Naruto tersenyum melihat wajah riang gadis itu. Ia mengangguk ceria. Naruto tidak tahu kalau Hinata sedang berjuang menahan rasa sakit yang perlahan-lahan mulai mendatangi kepalanya. Kepalanya terasa seperti ditusuk-tusuk. Hinata berusaha sekuat tenaga agar ekspresinya tidak berubah, ia harus tetap terlihat kuat di hadapan Naruto.

"La-lalu, nasi karinya! K-kau harus mencobanya, aku sih selalu menyantapnya setiap pagi saking lezatnya!" Hinata berpikir sejenak, lalu menjentikkan jarinya. "Ah! Na-naruto-kun suka ramen kan?"

Naruto mengangguk sambil tersenyum lebar. "Kau masih ingat ya, Hinata."

Untung Naruto tidak menyadarinya, pikir Hinata lega. "Tentu saja! Ramen di sini enak sekali, mengalahkan ramen buatan Pak Teuchi!" ujar Hinata berseri-seri. Tuhan, kepalaku rasanya mau pecah...

"Ma-mau kupesankan? Aku yang bayar deh!"

Naruto mengangguk lagi. Hinata segera memanggil seorang pengurus kantin rumah sakit dan memesan dua porsi ramen untuk mereka.

Setelah selesai memesan, Naruto berkata pada Hinata, "Aku ke toilet dulu ya."

Hinata mengangguk. Ia terus mengawasi kepergian Naruto. Ketika punggung pemuda itu sudah menghilang di belokan koridor, Hinata langsung menjerit pelan,

"Argh..."

Hinata mencengkeram kepalanya yang berdenyut keras dengan kuat. Sakitnya bukan main! Saking sakitnya, Hinata seakan kehilangan keseimbangannya dan jatuh berlutut ke lantai. Rasa sakit di kepalanya makin menjadi-jadi, menusuk setiap sarafnya hingga ia seperti kehilangan rasa. Air matanya mengalir sebagai wujud dari menahan rasa sakit itu. Ia terus berdoa dalam hati agar semua ini cepat berakhir, setidaknya sampai ia selesai menemani Naruto makan ramen!

Tapi otaknya berkehendak lain. Ia terus mengirimkan sinyal sakit yang amat sangat ke sekujur tubuhnya, rasanya seperti akan mati! Hinata merasakan sesuatu yang pahit dan kental mulai naik ke tenggorokannya.
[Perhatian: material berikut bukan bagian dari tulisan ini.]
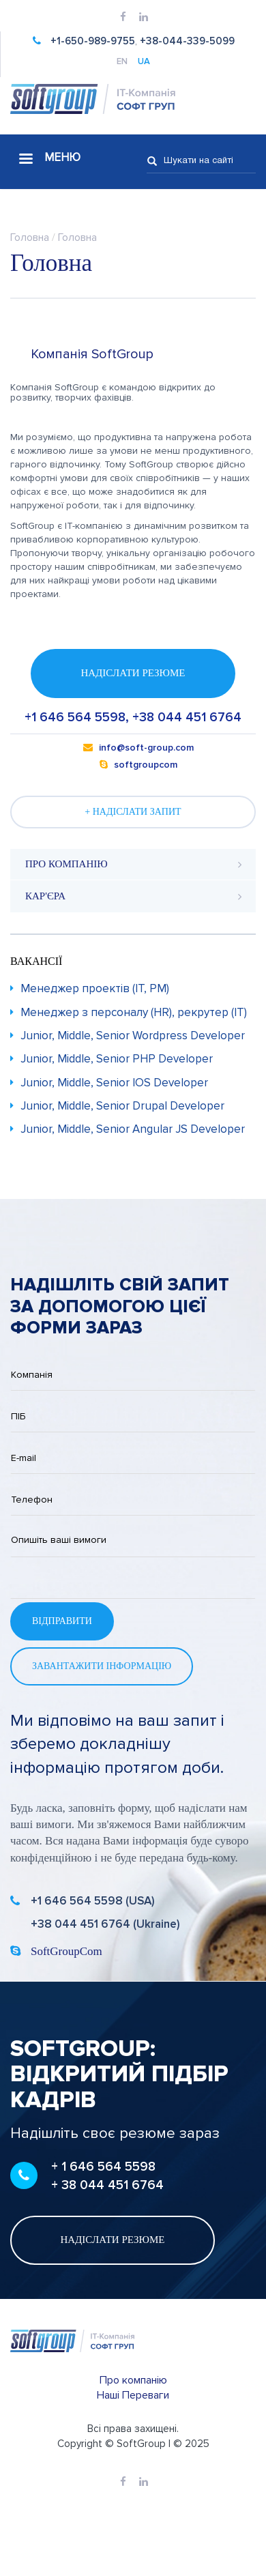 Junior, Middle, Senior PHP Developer (116, 1059)
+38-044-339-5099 (187, 41)
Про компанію (133, 2380)
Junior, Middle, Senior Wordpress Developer (132, 1035)
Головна (29, 237)
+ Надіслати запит (133, 812)
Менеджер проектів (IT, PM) (94, 988)
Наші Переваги (133, 2395)
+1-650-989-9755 (92, 41)
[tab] (133, 864)
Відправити (62, 1621)
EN (122, 61)
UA (144, 61)
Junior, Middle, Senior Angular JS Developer (132, 1129)
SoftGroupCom (66, 1951)
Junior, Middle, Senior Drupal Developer (122, 1106)
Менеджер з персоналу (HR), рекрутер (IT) (133, 1012)
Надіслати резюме (132, 672)
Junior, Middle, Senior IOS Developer (114, 1082)
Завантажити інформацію (101, 1666) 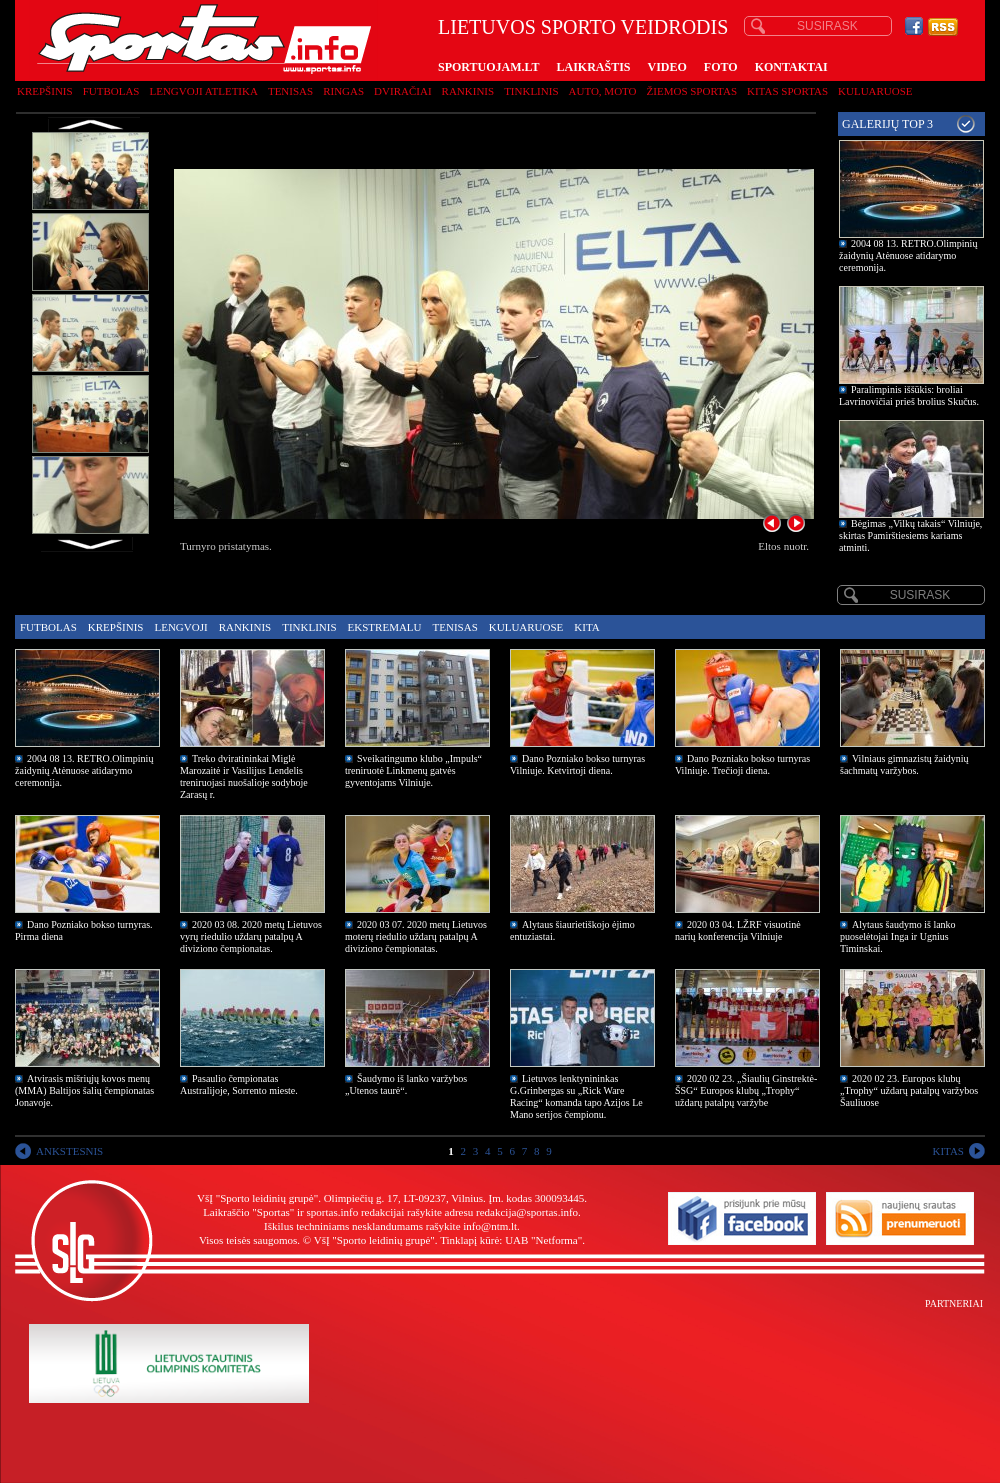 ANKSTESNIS (69, 1151)
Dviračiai (402, 91)
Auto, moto (603, 91)
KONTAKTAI (791, 67)
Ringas (343, 91)
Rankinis (468, 91)
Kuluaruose (875, 91)
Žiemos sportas (692, 91)
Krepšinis (45, 91)
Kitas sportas (787, 91)
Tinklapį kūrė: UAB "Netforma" (511, 1240)
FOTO (721, 67)
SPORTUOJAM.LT (488, 67)
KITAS (948, 1151)
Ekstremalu (385, 627)
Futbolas (111, 91)
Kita (586, 627)
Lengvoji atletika (203, 91)
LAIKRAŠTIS (593, 67)
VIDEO (667, 67)
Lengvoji (180, 627)
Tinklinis (531, 91)
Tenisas (290, 91) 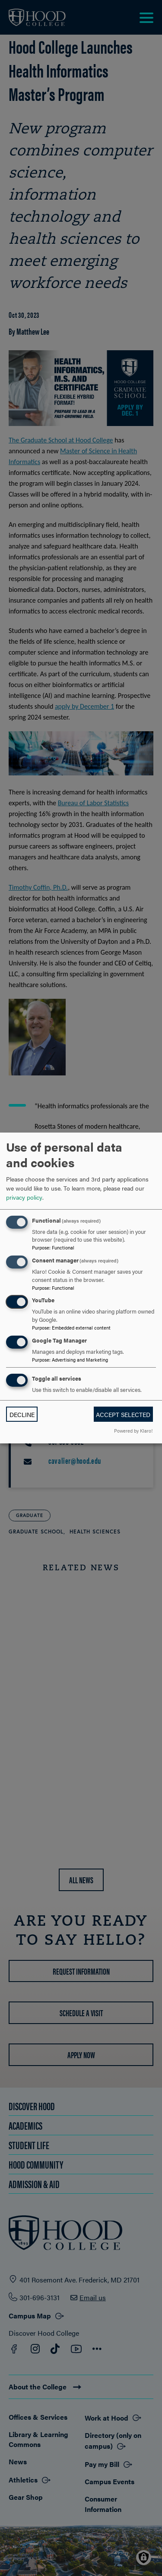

Cepat-cepat Hinata mengambil sapu tangan di saku piyamanya dengan sekujur tubuh gemetar, dan…

"Uhuk, uhuk!"

Matanya membelalak ketika melihat cairan merah di sapu tangannya. Tidak, jangan sekarang! pekiknya dalam hati. Aku tidak ingin Naruto melihatku seperti ini! Dengan ketakutan, Hinata melihat ke sekelilingnya dan ia langsung lega ketika melihat tidak ada seorang pun yang melihatnya sekarat sekarang. Naruto juga belum kembali dari toilet.

Dengan segenap kekuatan yang tersisa, Hinata mengangkat tubuhnya untuk duduk lagi di kursi. Ia segera membuang sapu tangannya yang telah ternodai oleh darahnya ke tempat sampah. Kemudian Hinata mencoba untuk duduk tenang sambil menahan rasa sakit di kepalanya.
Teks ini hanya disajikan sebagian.